You mentioned dance and your thesis subject. Gesture and movement are dear to you: you have begun a collaboration with one of your compatriots, the Spanish choreographer Eduardo Vallejo Pinto... 

Together we created The Holly Trinity, a 50-minute dance piece. We were extremely lucky: the premiere, on December 10th, took place at the Teatro del Bosque, in Madrid! To set foot in a theatre again was very moving, almost unreal... Edouardo is an absolutely incredible artist and I am delighted to continue my work with him for a new creation, planned for September, this time in Germany, at the Staatstheater in Hanover, with the theatre's corps de ballet.
The Holy Trinity will be performed again in Madrid at the Fernan Gómez Theatre as the closing piece of the Danza en la Villa 2021 Festival.

The Holy Trinity / Ogmia from Eduardo Vallejo Pinto on Vimeo.

Which ensembles from Strasbourg are you working with at the moment?

During the first confinement, I worked with Dreieck Interferences, the collective led by double bass player Stéphane Clor, with whom I launched into very electro compositions, which flirted with techno. I wanted to produce danceable tracks! 

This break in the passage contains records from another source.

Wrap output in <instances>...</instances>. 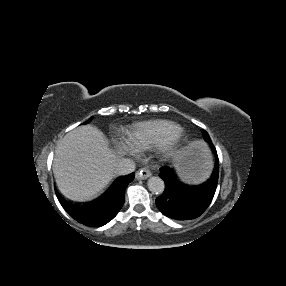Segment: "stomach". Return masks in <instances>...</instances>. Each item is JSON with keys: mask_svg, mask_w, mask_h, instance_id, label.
I'll return each mask as SVG.
<instances>
[{"mask_svg": "<svg viewBox=\"0 0 286 286\" xmlns=\"http://www.w3.org/2000/svg\"><path fill=\"white\" fill-rule=\"evenodd\" d=\"M211 156L207 147L200 141L188 146L176 160L181 179L188 183L204 181L211 169Z\"/></svg>", "mask_w": 286, "mask_h": 286, "instance_id": "obj_1", "label": "stomach"}]
</instances>
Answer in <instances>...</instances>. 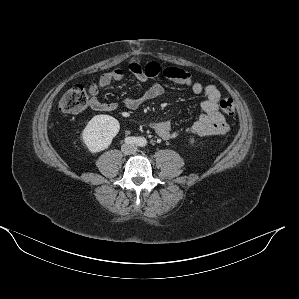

In Strasbourg, the relationships between musicians from different countries, different styles, are intense. I have been lucky enough to work with musicians from all over the world, as far away as Korea and Colombia. France and Spain, border countries, have important exchanges, a porosity. The great Spanish musical centres, which concentrate the energy of creation, are Madrid of course, Barcelona, and the Basque Country with Bilbao. There are a few festivals in the south, in Seville and Granada.